My dad used to make this often, pairing peanut butter and soy sauce for a great Asian-style entree. I like to serve it with roasted veggies and yellow rice.
—GAYLE JEFFERSON LAS VEGAS, NV
PREP: 25 MIN. • GRILL: 10 MIN. • MAKES: 8 SKEWERS (1/2 CUP SAUCE)
1 small onion, chopped
1/4 cup packed brown sugar
1/4 cup water
3 tablespoons reduced-sodium soy sauce
2 tablespoons reduced-fat creamy peanut butter
4 1/2 teaspoons canola oil
2 garlic cloves, minced
1/4 teaspoon ground ginger
1 pork tenderloin (1 pound)
1. In a small saucepan, bring the first eight ingredients to a boil. Reduce heat; simmer, uncovered, 10-12 minutes or until thickened. Set aside 1/2 cup of mixture for sauce.

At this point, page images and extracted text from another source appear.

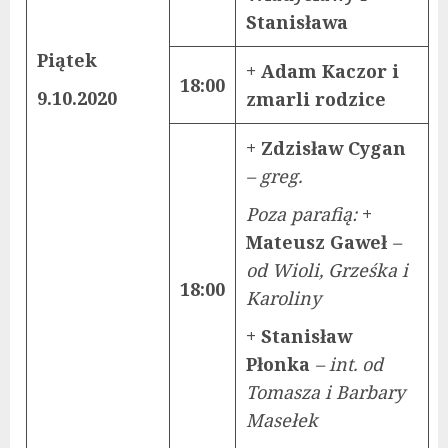
Stanisława
Piątek
+ Adam Kaczor i
18:00
9.10.2020
zmarli rodzice
+ Zdzisław Cygan
– greg.
Poza parafią:
+
Mateusz Gaweł
–
od Wioli, Grześka i
18:00
Karoliny
+ Stanisław
Płonka
– int. od
Tomasza i Barbary
Masełek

2. Cut pork in half widthwise; cut each half into thin strips. Thread pork strips onto eight metal or soaked wooden skewers. Grill, uncovered, over medium-hot heat 2-3 minutes on each side or until no longer pink, basting occasionally with remaining mixture. Serve with reserved sauce.